In other circumstances, blood thinners such as heparin and Coumadin are used to treat strokes. Aspirin and other anti-platelet agents may be used as well.
Other medications may be needed to control associated symptoms. Analgesics (pain killers) may be needed to control severe headache. Anti-hypertensive medication may be needed to control high blood pressure.
Nutrients and fluids may be necessary, especially if the person has swallowing difficulties. The nutrients and fluids may be given through an intravenous tube (IV) or a feeding tube in the stomach (gastrostomy tube). Swallowing difficulties may be temporary or permanent.
For hemorrhagic stroke, surgery is often required to remove pooled blood from the brain and to repair damaged blood vessels.
Life support and coma treatment are performed as needed.
The goal of long-term treatment is to recover as much function as possible and prevent future strokes. Depending on the symptoms, rehabilitation includes speech therapy, occupational therapy, and physical therapy. The recovery time differs from person to person.
Certain therapies, such as repositioning and range-of-motion exercises, are intended to prevent complications related to stroke, like infections and bed sores. People should stay active within their physical limitations. Sometimes, urinary catheterization or bladder/bowel control programs may be necessary to control incontinence.
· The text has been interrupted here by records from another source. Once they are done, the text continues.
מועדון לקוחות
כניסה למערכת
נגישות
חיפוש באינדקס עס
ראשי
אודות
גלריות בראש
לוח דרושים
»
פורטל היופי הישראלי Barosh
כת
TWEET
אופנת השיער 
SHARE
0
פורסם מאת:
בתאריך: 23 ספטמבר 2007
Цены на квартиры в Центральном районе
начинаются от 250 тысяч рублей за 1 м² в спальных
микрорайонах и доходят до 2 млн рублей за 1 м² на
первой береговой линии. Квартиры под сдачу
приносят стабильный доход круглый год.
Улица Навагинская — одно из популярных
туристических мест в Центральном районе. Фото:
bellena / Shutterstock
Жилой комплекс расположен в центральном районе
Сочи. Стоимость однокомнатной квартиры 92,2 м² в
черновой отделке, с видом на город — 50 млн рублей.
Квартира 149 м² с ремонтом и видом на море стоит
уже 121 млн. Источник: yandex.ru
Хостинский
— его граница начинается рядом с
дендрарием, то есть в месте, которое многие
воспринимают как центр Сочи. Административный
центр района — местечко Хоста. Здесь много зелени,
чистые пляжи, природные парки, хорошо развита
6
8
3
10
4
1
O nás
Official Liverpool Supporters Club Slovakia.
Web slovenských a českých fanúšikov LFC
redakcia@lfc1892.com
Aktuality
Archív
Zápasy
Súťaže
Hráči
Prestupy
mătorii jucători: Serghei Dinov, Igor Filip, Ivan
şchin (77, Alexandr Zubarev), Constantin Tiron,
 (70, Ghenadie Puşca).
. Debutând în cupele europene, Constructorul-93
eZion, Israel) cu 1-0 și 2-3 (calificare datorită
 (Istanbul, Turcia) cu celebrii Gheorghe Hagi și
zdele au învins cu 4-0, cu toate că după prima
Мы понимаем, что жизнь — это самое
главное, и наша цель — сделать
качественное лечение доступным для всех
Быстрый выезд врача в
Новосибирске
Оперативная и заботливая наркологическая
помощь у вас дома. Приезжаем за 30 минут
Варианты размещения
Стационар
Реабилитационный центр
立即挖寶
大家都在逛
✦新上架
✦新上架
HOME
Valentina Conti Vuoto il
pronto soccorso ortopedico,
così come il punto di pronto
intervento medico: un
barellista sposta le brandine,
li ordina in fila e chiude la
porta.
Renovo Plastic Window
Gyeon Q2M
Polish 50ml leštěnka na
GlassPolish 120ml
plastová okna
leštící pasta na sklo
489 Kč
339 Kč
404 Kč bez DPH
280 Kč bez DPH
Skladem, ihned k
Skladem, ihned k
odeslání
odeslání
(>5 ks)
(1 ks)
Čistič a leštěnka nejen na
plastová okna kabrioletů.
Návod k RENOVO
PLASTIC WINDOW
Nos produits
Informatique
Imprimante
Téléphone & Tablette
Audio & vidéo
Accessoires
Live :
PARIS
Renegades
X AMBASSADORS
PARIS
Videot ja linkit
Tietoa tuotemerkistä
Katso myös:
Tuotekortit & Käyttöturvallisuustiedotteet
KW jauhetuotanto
The person's safety must be considered. Some people with stroke appear to have no awareness of their surroundings on the affected side. Others show indifference or lack of judgment, which increases the need for safety precautions. For these people, friends and family members should repeatedly reinforce important information, like name, age, date, time, and where they live, to help the person stay oriented.
Caregivers may need to show the person pictures, repeatedly demonstrate how to perform tasks, or use other communication strategies, depending on the type and extent of the language problems.
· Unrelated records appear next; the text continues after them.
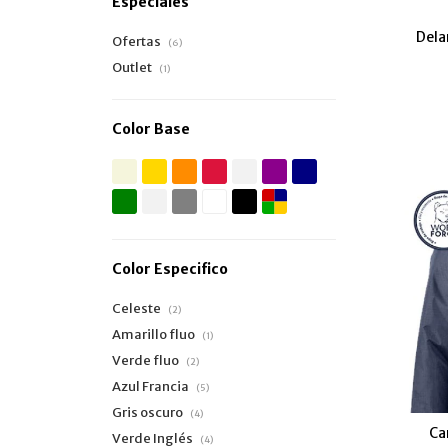
Especiales
Dela
Ofertas
(6)
Outlet
(1)
Color Base
Color Especifico
Celeste
(2)
Amarillo fluo
(1)
Verde fluo
(2)
Azul Francia
(5)
Gris oscuro
(4)
Ca
Verde Inglés
(4)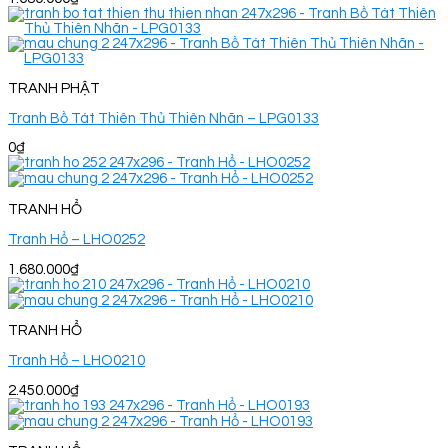
TRANH PHẬT
Tranh Bồ Tát Thiên Thủ Thiên Nhãn – LPG0133
0
₫
TRANH HỔ
Tranh Hổ – LHO0252
1.680.000
₫
TRANH HỔ
Tranh Hổ – LHO0210
2.450.000
₫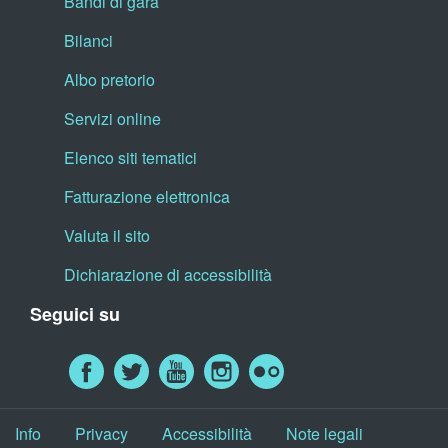
Bandi di gara
Bilanci
Albo pretorio
Servizi online
Elenco siti tematici
Fatturazione elettronica
Valuta il sito
Dichiarazione di accessibilità
Seguici su
Info
Privacy
Accessibilità
Note legali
In-home care, boarding homes, adult day care, or convalescent homes may be required to provide a safe environment, control aggressive or agitated behavior, and meet medical needs.
Behavior modification may be helpful for some people in controlling unacceptable or dangerous behaviors.
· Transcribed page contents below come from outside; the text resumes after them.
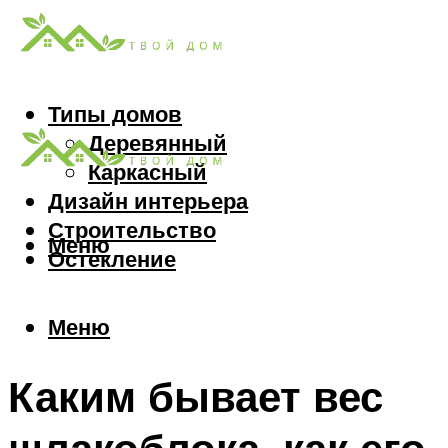
Типы домов
Деревянный
Каркасный
Дизайн интерьера
Строительство
Меню
Остекление
Меню
Каким бывает вес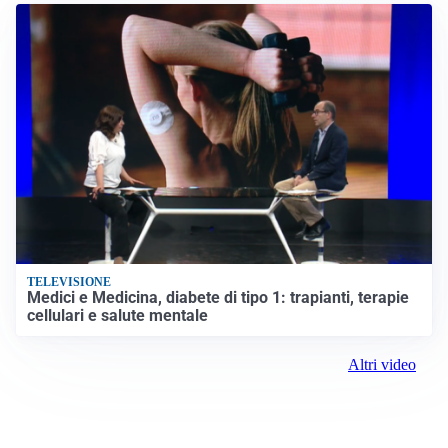
TELEVISIONE
Medici e Medicina, diabete di tipo 1: trapianti, terapie
cellulari e salute mentale
Altri video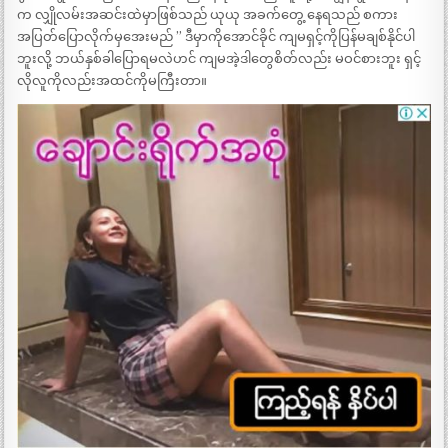
က လျှိုလမ်းအဆင်းထဲမှာဖြစ်သည် ယုယု အခက်တွေ့ နေရသည် စကား
အပြတ်ပြောလိုက်မှအေးမည် ” ဒီမှာကိုအောင်ခိုင် ကျမရှင့်ကိုပြန်မချစ်နိုင်ပါ
ဘူးလို့ ဘယ်နှစ်ခါပြောရမလဲဟင် ကျမအဲ့ဒါတွေစိတ်လည်း မဝင်စားဘူး ရှင့်
လိုလူကိုလည်းအထင်ကိုမကြီးတာ။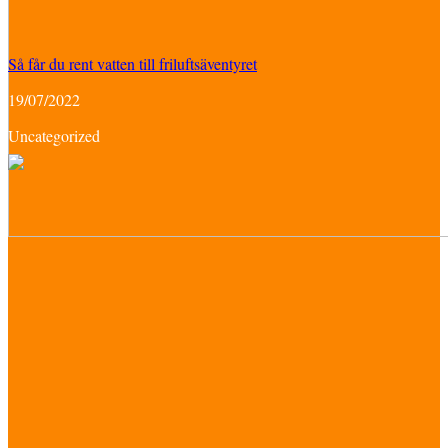
Så får du rent vatten till friluftsäventyret
19/07/2022
Uncategorized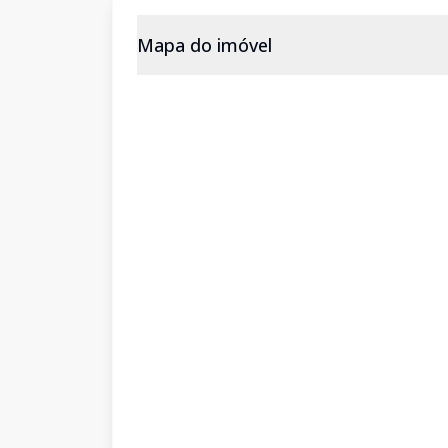
Mapa do imóvel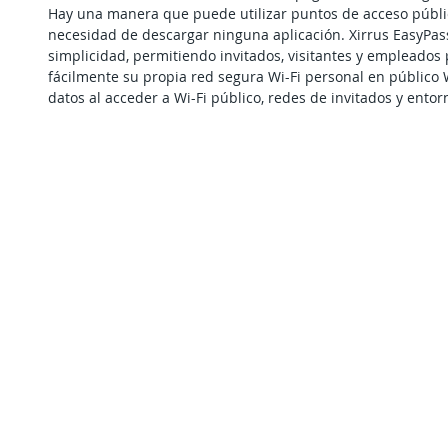
Hay una manera que puede utilizar puntos de acceso públi
necesidad de descargar ninguna aplicación. Xirrus EasyPas
simplicidad, permitiendo invitados, visitantes y empleados
fácilmente su propia red segura Wi-Fi personal en público Wi
datos al acceder a Wi-Fi público, redes de invitados y ento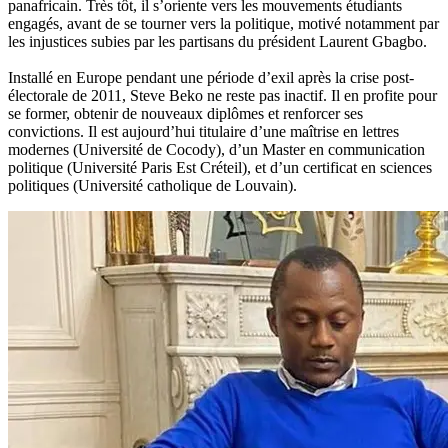
panafricain. Très tôt, il s’oriente vers les mouvements étudiants
engagés, avant de se tourner vers la politique, motivé notamment par
les injustices subies par les partisans du président Laurent Gbagbo.
Installé en Europe pendant une période d’exil après la crise post-
électorale de 2011, Steve Beko ne reste pas inactif. Il en profite pour
se former, obtenir de nouveaux diplômes et renforcer ses
convictions. Il est aujourd’hui titulaire d’une maîtrise en lettres
modernes (Université de Cocody), d’un Master en communication
politique (Université Paris Est Créteil), et d’un certificat en sciences
politiques (Université catholique de Louvain).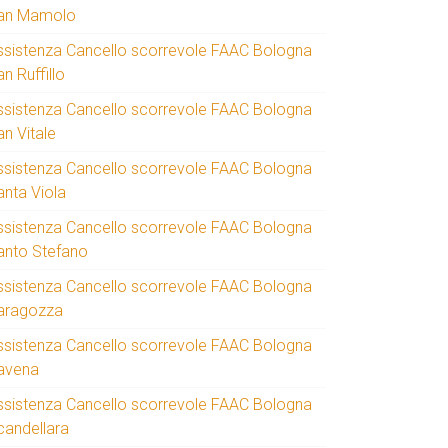
an Mamolo
ssistenza Cancello scorrevole FAAC Bologna
n Ruffillo
ssistenza Cancello scorrevole FAAC Bologna
an Vitale
ssistenza Cancello scorrevole FAAC Bologna
anta Viola
ssistenza Cancello scorrevole FAAC Bologna
anto Stefano
ssistenza Cancello scorrevole FAAC Bologna
aragozza
ssistenza Cancello scorrevole FAAC Bologna
avena
ssistenza Cancello scorrevole FAAC Bologna
candellara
Family counseling may help in coping with the changes required for home care. Visiting nurses or aides, volunteer services, homemakers, adult protective services, and other community resources may be helpful.
Legal advice may be appropriate. Advance directives, power of attorney, and other legal actions may make it easier to make ethical decisions regarding the care of a person who has had a stroke.
Carotid endarterectomy (removal of plaque from the carotid arteries) may help prevent new strokes from occurring in people with large blockage in these important blood vessels.
The long-term outcome from a stroke depends on the extent of damage to the brain, the presence of any associated medical problems, and the likelihood of recurring strokes.
Of those who survive a stroke, many have long-term disabilities, but about 10% of those who have had a stroke recover most or all function. Fifty percent are able to be at home with medical assistance while 40% become residents of a long-term care facility like a nursing home.
To help prevent a stroke:
If you have had a TIA or stroke in the past, or you currently have a heart arrhythmia (like atrial fibrillation), mechanical heart valve, congestive heart failure, or risk factors for stroke, your doctor may have you take aspirin or other blood thinners. Make sure you follow your doctor's instructions and take the medication.
To prevent bleeding strokes, take steps to avoid falls and injuries.